RECORDS TO USE:

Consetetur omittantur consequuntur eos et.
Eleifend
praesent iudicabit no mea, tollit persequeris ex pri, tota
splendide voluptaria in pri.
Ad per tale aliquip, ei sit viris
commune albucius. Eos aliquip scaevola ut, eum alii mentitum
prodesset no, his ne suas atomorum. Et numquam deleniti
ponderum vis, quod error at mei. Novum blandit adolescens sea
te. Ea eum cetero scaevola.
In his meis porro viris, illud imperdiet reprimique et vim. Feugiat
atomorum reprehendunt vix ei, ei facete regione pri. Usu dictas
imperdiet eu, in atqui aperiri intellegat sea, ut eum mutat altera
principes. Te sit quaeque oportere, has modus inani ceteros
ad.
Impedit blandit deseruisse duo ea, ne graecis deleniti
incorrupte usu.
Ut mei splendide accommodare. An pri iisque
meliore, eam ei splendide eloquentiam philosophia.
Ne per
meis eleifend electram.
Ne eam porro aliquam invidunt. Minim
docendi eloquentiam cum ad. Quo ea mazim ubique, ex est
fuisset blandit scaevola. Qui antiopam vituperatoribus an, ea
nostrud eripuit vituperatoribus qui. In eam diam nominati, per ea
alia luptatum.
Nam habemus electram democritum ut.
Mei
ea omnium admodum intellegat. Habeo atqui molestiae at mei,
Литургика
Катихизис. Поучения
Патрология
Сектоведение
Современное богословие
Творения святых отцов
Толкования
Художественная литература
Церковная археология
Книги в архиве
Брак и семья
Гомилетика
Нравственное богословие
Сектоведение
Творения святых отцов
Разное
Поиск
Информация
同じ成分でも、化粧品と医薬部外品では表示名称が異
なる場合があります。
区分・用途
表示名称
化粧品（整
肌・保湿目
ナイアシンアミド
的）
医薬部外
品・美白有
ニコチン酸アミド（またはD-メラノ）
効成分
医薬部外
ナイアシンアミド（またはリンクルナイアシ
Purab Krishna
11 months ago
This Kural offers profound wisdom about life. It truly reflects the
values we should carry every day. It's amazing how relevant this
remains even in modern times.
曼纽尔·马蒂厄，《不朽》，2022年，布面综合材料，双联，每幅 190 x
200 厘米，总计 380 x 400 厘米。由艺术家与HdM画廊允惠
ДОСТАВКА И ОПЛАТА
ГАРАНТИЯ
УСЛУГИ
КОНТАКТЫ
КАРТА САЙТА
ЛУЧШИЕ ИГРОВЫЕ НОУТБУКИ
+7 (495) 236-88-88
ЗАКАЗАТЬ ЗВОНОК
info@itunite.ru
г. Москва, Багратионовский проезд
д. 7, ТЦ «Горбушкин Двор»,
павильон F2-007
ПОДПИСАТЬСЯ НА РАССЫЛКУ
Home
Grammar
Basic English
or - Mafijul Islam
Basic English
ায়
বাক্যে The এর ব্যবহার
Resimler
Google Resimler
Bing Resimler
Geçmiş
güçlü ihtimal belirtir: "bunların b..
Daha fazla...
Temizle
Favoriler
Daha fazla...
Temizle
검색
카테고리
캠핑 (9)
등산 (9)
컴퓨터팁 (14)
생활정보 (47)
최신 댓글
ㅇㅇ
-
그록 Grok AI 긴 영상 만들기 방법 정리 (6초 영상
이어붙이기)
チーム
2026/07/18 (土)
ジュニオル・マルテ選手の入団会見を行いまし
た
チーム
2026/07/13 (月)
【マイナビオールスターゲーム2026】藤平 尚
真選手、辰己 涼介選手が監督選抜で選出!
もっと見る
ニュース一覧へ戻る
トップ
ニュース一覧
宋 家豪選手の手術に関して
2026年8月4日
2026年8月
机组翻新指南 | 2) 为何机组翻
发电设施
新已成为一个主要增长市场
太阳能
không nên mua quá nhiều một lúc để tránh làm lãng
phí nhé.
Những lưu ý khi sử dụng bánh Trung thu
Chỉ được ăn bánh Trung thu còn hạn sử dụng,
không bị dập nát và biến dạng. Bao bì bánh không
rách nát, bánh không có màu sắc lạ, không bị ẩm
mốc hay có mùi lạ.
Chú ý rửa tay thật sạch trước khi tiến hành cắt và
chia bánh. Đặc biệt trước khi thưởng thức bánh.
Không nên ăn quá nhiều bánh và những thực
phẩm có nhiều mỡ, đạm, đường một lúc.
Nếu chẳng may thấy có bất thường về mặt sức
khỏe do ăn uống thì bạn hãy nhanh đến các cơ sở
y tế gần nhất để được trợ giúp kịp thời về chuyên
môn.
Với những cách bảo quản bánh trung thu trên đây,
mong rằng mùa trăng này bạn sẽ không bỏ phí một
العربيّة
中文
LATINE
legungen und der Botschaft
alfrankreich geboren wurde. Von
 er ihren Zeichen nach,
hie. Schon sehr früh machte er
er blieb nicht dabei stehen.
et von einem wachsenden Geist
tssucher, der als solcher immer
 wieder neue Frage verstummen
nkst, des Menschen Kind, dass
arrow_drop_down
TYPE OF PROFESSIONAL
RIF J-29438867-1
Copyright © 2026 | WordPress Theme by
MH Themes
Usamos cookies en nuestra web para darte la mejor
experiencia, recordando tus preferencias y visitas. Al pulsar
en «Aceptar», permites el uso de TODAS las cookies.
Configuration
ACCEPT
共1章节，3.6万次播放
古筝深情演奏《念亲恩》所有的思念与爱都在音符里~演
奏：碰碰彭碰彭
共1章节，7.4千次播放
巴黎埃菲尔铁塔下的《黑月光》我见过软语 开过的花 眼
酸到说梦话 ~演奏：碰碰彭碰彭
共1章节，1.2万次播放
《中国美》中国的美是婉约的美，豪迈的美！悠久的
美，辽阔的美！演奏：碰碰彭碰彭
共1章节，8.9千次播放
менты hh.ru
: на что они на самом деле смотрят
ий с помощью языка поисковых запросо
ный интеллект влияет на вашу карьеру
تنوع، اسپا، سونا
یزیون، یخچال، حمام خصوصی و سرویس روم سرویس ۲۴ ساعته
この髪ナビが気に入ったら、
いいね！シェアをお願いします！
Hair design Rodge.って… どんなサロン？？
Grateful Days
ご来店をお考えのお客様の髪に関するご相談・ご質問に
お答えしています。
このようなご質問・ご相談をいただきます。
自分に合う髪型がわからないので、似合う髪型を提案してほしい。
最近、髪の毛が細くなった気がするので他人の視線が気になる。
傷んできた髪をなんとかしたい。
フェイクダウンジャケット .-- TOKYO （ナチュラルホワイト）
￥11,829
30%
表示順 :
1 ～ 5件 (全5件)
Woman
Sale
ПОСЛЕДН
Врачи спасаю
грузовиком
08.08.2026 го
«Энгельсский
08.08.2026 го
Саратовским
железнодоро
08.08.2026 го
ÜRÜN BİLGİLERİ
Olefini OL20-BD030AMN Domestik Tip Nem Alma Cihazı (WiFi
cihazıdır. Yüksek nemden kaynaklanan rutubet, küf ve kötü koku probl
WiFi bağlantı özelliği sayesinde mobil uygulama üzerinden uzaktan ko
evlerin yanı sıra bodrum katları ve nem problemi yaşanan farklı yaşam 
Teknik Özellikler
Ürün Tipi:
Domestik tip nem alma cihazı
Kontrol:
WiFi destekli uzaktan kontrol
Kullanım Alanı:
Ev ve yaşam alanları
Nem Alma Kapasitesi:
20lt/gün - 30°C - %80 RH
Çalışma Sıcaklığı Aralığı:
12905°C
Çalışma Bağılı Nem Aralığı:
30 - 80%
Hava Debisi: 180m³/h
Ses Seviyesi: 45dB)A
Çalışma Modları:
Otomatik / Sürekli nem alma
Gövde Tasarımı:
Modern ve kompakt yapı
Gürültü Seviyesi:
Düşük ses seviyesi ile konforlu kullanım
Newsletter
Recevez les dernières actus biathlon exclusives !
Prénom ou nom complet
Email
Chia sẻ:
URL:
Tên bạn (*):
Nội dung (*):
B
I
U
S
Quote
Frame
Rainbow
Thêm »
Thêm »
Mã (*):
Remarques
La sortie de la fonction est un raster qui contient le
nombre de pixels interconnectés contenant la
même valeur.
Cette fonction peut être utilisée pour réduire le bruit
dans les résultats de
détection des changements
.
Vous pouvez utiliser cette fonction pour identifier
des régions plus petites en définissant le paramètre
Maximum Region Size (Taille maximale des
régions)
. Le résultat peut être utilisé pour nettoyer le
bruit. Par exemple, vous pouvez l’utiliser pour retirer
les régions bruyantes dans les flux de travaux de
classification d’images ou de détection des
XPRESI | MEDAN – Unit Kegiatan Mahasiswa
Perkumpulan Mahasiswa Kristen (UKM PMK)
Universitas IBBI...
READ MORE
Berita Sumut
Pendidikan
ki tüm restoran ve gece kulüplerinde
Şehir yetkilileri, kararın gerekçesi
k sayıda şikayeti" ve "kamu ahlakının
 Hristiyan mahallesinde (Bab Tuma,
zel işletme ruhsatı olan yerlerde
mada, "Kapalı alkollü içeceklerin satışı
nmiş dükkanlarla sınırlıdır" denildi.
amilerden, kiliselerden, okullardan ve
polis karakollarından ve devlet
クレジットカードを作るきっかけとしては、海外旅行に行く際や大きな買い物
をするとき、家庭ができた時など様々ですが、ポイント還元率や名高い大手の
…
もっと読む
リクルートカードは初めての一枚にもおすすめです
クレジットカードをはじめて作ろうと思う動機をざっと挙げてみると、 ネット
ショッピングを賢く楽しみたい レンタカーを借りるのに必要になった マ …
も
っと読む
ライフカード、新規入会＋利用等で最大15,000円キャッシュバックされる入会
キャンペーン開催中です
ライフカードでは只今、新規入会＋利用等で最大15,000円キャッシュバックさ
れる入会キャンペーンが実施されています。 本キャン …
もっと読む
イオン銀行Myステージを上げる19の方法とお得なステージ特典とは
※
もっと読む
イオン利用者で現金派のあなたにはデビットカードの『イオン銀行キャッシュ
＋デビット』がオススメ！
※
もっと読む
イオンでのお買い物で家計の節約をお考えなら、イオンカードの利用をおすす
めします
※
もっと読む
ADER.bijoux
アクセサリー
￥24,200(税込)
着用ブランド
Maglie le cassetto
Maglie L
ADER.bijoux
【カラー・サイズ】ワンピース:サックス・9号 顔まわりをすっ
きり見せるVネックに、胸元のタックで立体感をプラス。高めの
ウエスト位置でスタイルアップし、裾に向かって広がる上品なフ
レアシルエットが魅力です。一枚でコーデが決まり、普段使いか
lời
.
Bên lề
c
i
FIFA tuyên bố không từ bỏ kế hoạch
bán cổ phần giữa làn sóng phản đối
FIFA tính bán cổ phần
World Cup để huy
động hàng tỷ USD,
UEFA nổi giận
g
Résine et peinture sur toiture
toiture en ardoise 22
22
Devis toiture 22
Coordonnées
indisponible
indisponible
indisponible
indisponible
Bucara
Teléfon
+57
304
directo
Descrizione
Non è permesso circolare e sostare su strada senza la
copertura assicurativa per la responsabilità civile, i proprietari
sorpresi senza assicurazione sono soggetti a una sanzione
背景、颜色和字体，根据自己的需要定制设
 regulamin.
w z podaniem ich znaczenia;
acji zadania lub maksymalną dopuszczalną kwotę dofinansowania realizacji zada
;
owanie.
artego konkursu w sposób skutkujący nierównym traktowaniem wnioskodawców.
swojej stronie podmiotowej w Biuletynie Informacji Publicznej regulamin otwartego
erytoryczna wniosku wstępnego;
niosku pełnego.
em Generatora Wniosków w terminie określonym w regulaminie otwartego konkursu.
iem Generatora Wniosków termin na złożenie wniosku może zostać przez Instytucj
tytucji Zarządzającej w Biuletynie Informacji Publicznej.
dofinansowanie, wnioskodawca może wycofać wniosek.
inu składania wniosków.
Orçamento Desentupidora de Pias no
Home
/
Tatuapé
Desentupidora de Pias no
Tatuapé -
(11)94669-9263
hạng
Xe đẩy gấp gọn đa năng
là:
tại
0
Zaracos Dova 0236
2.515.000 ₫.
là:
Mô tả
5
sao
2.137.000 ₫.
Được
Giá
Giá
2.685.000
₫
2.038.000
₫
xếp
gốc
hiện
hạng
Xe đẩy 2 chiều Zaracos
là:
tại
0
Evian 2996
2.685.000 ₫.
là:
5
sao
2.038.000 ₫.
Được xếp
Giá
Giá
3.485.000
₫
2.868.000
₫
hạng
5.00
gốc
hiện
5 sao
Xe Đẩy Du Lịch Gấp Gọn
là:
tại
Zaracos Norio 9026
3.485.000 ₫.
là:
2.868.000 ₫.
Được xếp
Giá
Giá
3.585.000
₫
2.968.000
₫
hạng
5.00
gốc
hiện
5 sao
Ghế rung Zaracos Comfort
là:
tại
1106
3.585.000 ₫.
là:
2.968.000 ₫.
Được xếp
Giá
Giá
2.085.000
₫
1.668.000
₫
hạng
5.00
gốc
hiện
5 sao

TO DO: From the first line of the data above to the line containing "atomorum reprehendunt vix", repeat everything exactly and add nothing.

SOLUTION TO THIS TASK:
Consetetur omittantur consequuntur eos et.
Eleifend
praesent iudicabit no mea, tollit persequeris ex pri, tota
splendide voluptaria in pri.
Ad per tale aliquip, ei sit viris
commune albucius. Eos aliquip scaevola ut, eum alii mentitum
prodesset no, his ne suas atomorum. Et numquam deleniti
ponderum vis, quod error at mei. Novum blandit adolescens sea
te. Ea eum cetero scaevola.
In his meis porro viris, illud imperdiet reprimique et vim. Feugiat
atomorum reprehendunt vix ei, ei facete regione pri. Usu dictas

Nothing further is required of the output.